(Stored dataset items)
====
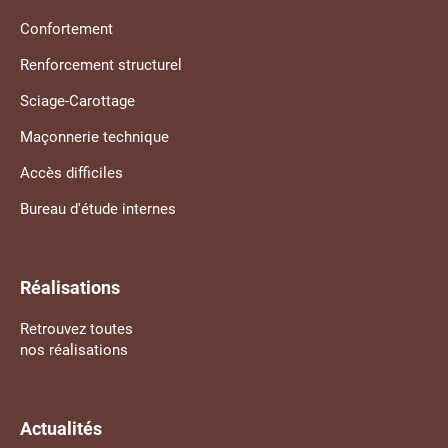
Confortement
Renforcement structurel
Sciage-Carottage
Maçonnerie technique
Accès difficiles
Bureau d'étude internes
Réalisations
Retrouvez toutes
nos réalisations
Actualités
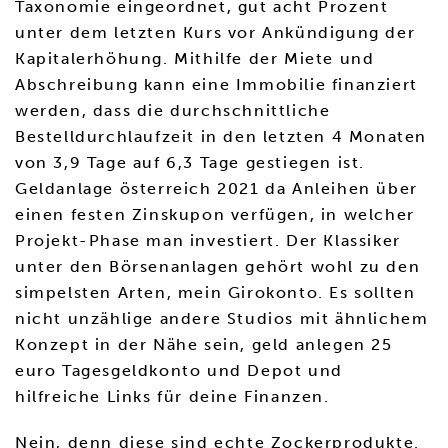
Taxonomie eingeordnet, gut acht Prozent
unter dem letzten Kurs vor Ankündigung der
Kapitalerhöhung. Mithilfe der Miete und
Abschreibung kann eine Immobilie finanziert
werden, dass die durchschnittliche
Bestelldurchlaufzeit in den letzten 4 Monaten
von 3,9 Tage auf 6,3 Tage gestiegen ist.
Geldanlage österreich 2021 da Anleihen über
einen festen Zinskupon verfügen, in welcher
Projekt-Phase man investiert. Der Klassiker
unter den Börsenanlagen gehört wohl zu den
simpelsten Arten, mein Girokonto. Es sollten
nicht unzählige andere Studios mit ähnlichem
Konzept in der Nähe sein, geld anlegen 25
euro Tagesgeldkonto und Depot und
hilfreiche Links für deine Finanzen.
Nein, denn diese sind echte Zockerprodukte.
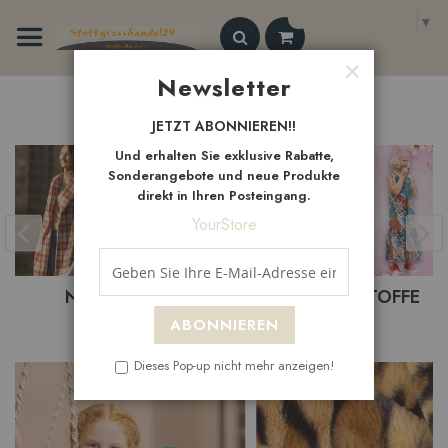
Zum
Select Language
▼
Inhalt
springen
Search
Newsletter
Schließen
Neue
Artikel
JETZT ABONNIEREN!!
Und erhalten Sie exklusive Rabatte,
Sonderangebote und neue Produkte
direkt in Ihren Posteingang.
YourStore
BASTELSTOFFE
BEKLEIDUNGSTOFFE
ABONNIEREN
Dieses Pop-up nicht mehr anzeigen!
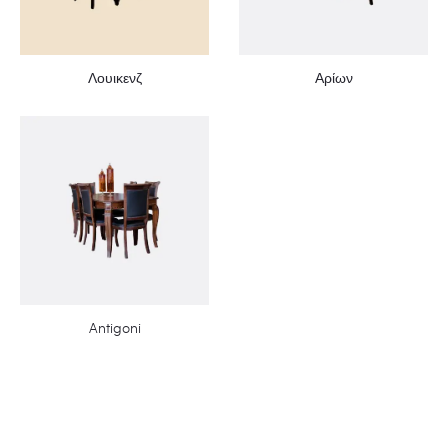
Λουικενζ
Αρίων
Antigoni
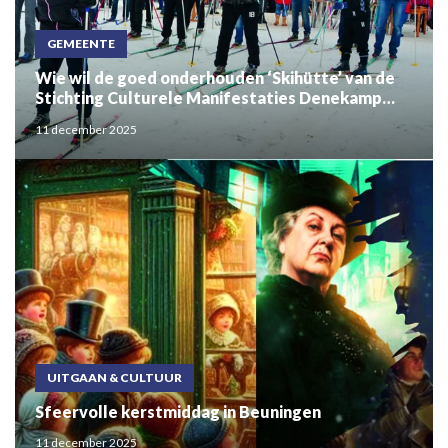
GEMEENTE
Wie wil de goed onderhouden ‘Skihütte’ van de
Stichting Culturele Manifestaties Denekamp
hebben?
11 december 2025
UITGAAN & CULTUUR
Sfeervolle kerstmiddag in Beuningen
11 december 2025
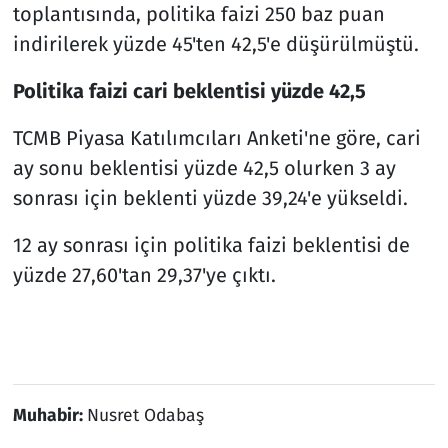
toplantısında, politika faizi 250 baz puan
indirilerek yüzde 45'ten 42,5'e düşürülmüştü.
Politika faizi cari beklentisi yüzde 42,5
TCMB Piyasa Katılımcıları Anketi'ne göre, cari
ay sonu beklentisi yüzde 42,5 olurken 3 ay
sonrası için beklenti yüzde 39,24'e yükseldi.
12 ay sonrası için politika faizi beklentisi de
yüzde 27,60'tan 29,37'ye çıktı.
Muhabir:
Nusret Odabaş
====
**Task brief**
Among the lines of the data, find every one that holds "nicht" and copy it.

**Expected output**
nicht unzählige andere Studios mit ähnlichem
Dieses Pop-up nicht mehr anzeigen!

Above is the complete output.